Pour les Tunisiens, Facebook a non seulement été leur seul espace de liberté d'expression dans un cadre public et semi public, mais il a aussi été un espace de rencontre avec d'autres personnes, dont ils partagent les goûts et la langue sans partager la nationalité (l'oeuvre de  Keny Arkana par exemple). Il a aussi probablement été une alternative au rêve de l'exil pour les plus jeunes, qui comme tous ceux de cette génération, se prennent à imaginer un monde où des règles si naturelles sur internet auraient cours dans la 'vraie vie'.

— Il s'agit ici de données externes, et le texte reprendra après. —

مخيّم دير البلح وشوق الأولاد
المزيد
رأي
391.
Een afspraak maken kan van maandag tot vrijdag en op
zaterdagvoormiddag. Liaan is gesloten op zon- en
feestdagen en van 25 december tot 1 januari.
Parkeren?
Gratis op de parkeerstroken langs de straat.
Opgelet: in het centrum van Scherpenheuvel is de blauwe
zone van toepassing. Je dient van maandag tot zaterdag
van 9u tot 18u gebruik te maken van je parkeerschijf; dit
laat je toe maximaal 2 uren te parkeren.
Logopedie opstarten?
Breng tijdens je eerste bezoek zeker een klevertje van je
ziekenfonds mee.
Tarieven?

Mis au courant dès  les premiers heurts que nous avons rencontré avec ce qui s'est avéré être des policiers de l'internet de Ben Ali, Facebook a continuellement joué a l'autiste, et les rapports entre ReadWriteWeb, complètement soudé à l'occasion, et Facebook, sur lequel nous avons mis toute la pression possible sans jamais obtenir la moindre explication, ont été particulièrement tendus. Il faut reconnaitre que durant la même période, nous sortions au moins un billet par semaine dénonçant les dérives de Facebook sur la notion de vie privée, et ce en cinq langues.

Mais Facebook a agit. Le nombre de profils désactivés a diminué, la police de l'internet a cessé l'escalade entamée de cette stratégie de terreur (pour passer au  phising de compte).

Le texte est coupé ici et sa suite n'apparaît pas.